As of 1976 WSPA-FM used the syndicated "FM 100" beautiful music format, originating from WLOO in Chicago.

===Move to soft AC===
WSPA-FM ranked third in the Arbitron ratings and second with adults in Fall 1984, with midday numbers taking a significant jump. Though still considered beautiful music, WSPA-FM added more contemporary artists such as the Captain and Tennille, Dionne Warwick and John Denver while decreasing the instrumentals. The station was making an effort to stop being considered background music.

With the switch by WZXI in the Charlotte area from beautiful music, WSPA-FM showed up in the Spring 1986 Arbitron ratings for Charlotte, the only beautiful music station serving the area.

On February 19, 1991, WSPA-FM officially made the switch to soft adult contemporary or "Lite music". which according to the Spartanburg Herald-Journal was "the first format change since Harry Truman". WSPA-FM had always played easy listening music and was the area's only remaining station of that type. Though still seventh with listeners 25-54, WSPA-FM needed to reach younger listeners, and WSPA-FM was doing this with soft vocals and a few instrumentals as "Lite FM, 98.9", which was still the area's softest station. Many people liked the new sound, which included lots of 1970s music, but some complained to the newspaper and to the morning show of Mike Vassy, who had worked at the station since 1968. The change improved the station's ratings from eighth in Fall 1990 to fifth in Winter 1991, and from sixth to fourth with adults.

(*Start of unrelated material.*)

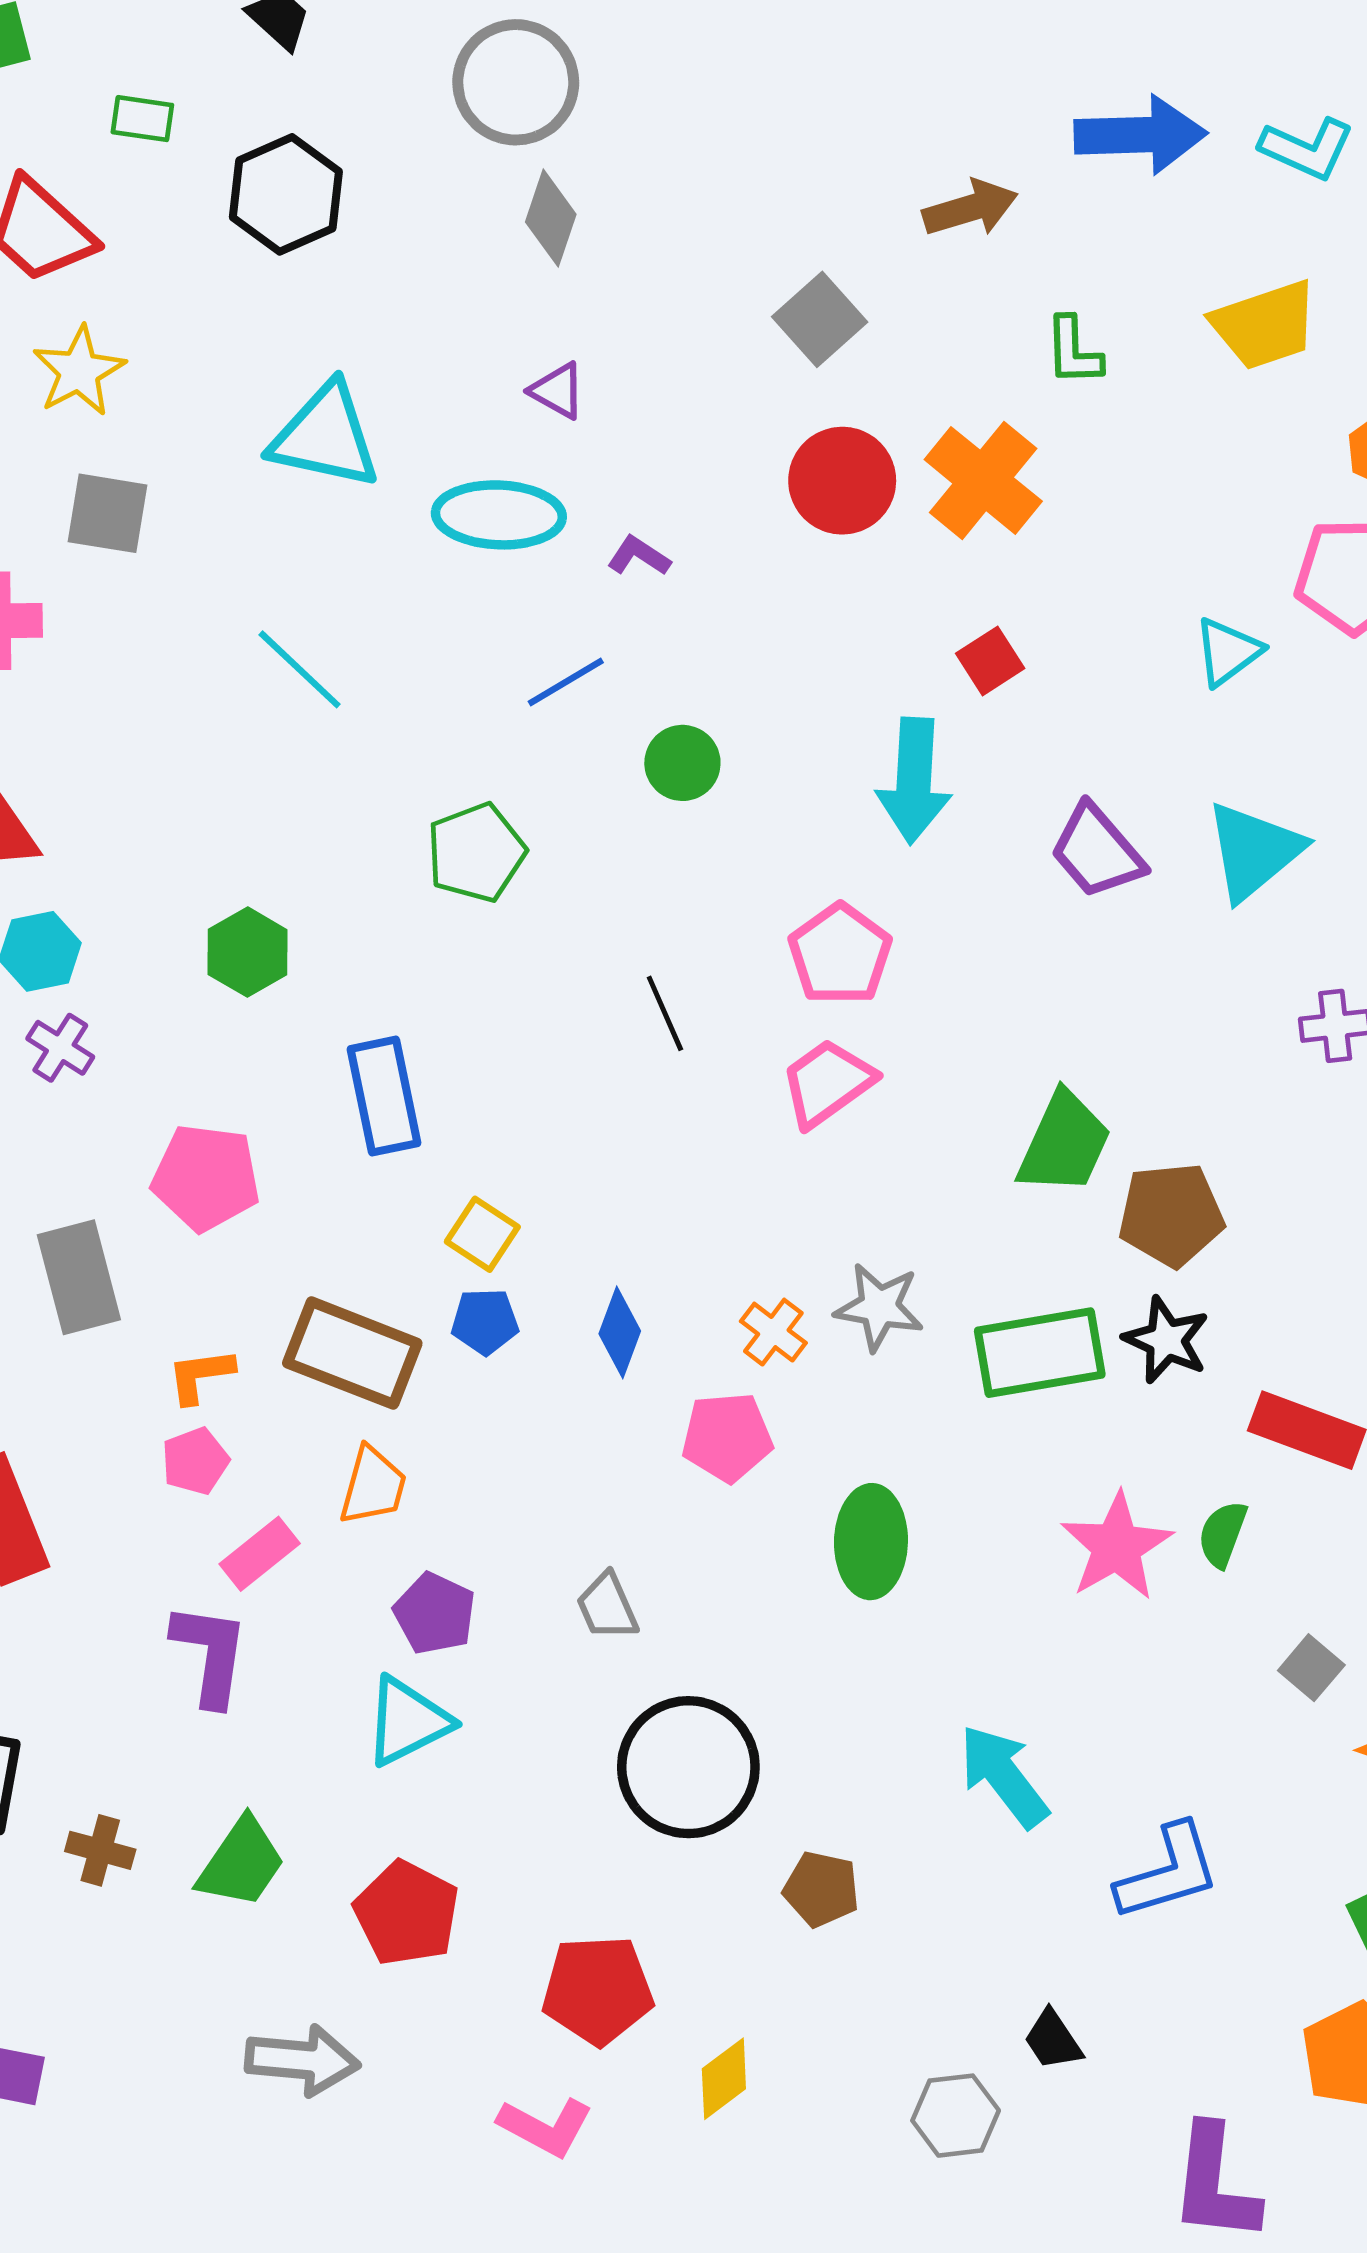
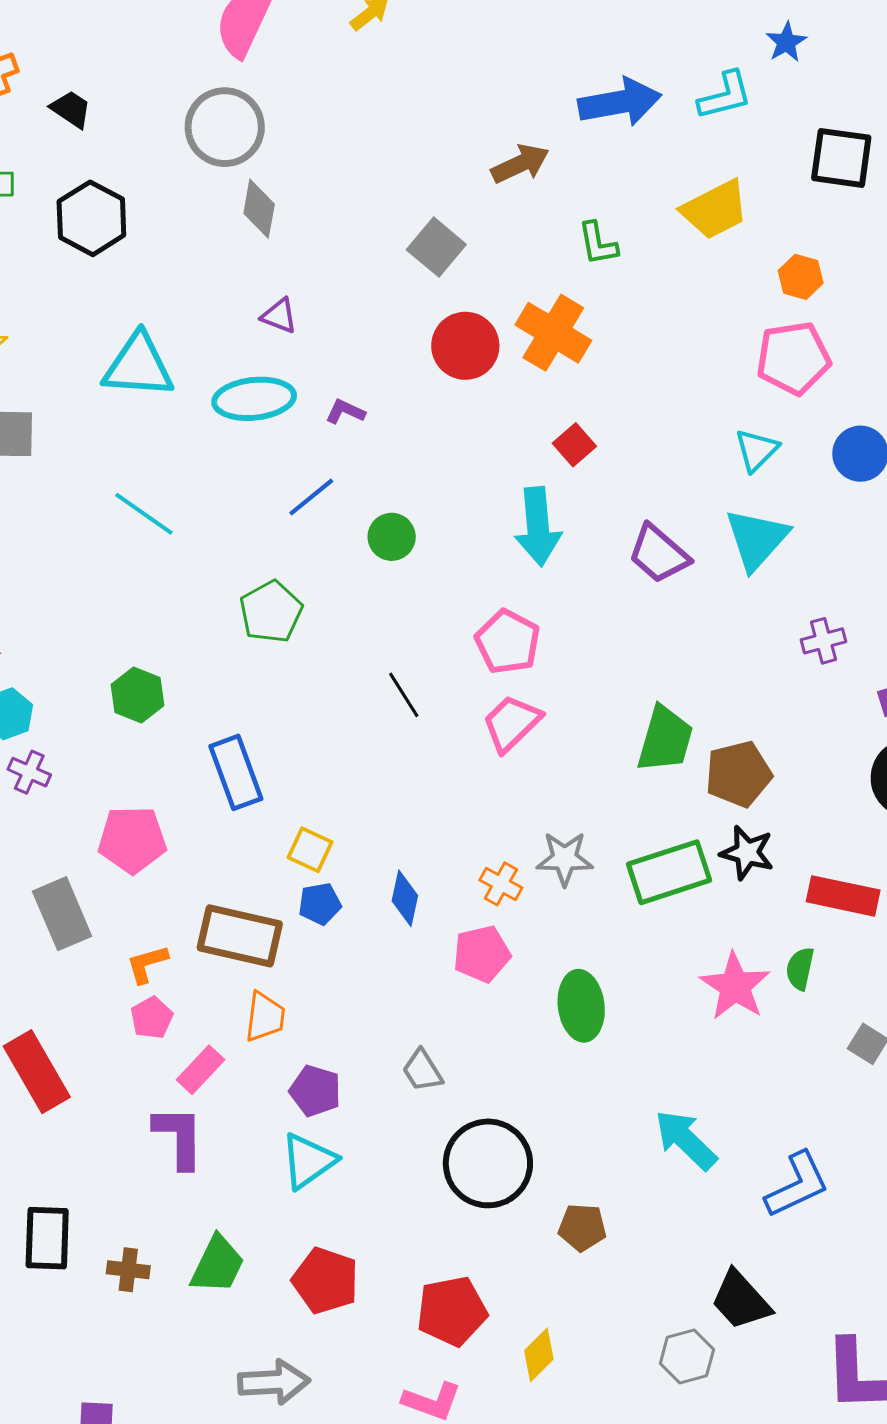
cyan L-shape: (1307, 149) -> (725, 96), turned -30
cyan triangle: (1228, 652) -> (756, 450), moved
black trapezoid: (1053, 2040) -> (741, 1300), size x1.6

In fall 1994, Spartan Radiocasting, owner of WSPA and WSPA-FM, made a local marketing agreement with Augusta, Georgia-based Keymarket Communications. Early in 1995, WSPA-FM, described as "light-rock", moved its studios to Greenville, along with WFBC and WORD (910 AM), while WSPA AM would move in with WSPA-TV.

===Changes in ownership===
River City Broadcasting, which bought Keymarket, also purchased an option to buy the radio stations. Sinclair Broadcast Group, owner of WFBC-TV and WLOS-TV, bought River City and on July 1, 1998, bought "Light Rock 98.9", WFBC-FM, WYRD (the former WFBC), WORD, WOLI-FM and WOLT.

In December 1999, Entercom bought 41 radio stations from Sinclair. Entercom became Audacy in 2021.

Logo as Magic 98.9

By 2002, WSPA-FM was "Magic 98.9, The Upstate's Best Variety", with a mainstream adult contemporary format.

===Switch to talk radio WYRD-FM===
On March 6, 2023, Audacy announced that WSPA-FM and WYRD-FM 106.3 would swap formats and call signs beginning March 28. The move was intended to put WYRD-FM's talk radio programming on the larger 98.9 signal running 100,000 watts vs. the 25,000-watt signal on 106.3 FM.

The Magic format was heard on 106.3 FM until April 1, 2024, and continued to be available on HD Radio via 98.9's HD2 digital subchannel until September 29, 2025, when Audacy launched a new conservative talk station, "Upstate Red", on 98.9 HD2, WYRD AM, and WORD. Magic Upstate continues to be available on WFBC-FM's HD4 subchannel and their translators W236CD (95.1, Seneca) and W268DL (101.5, Anderson).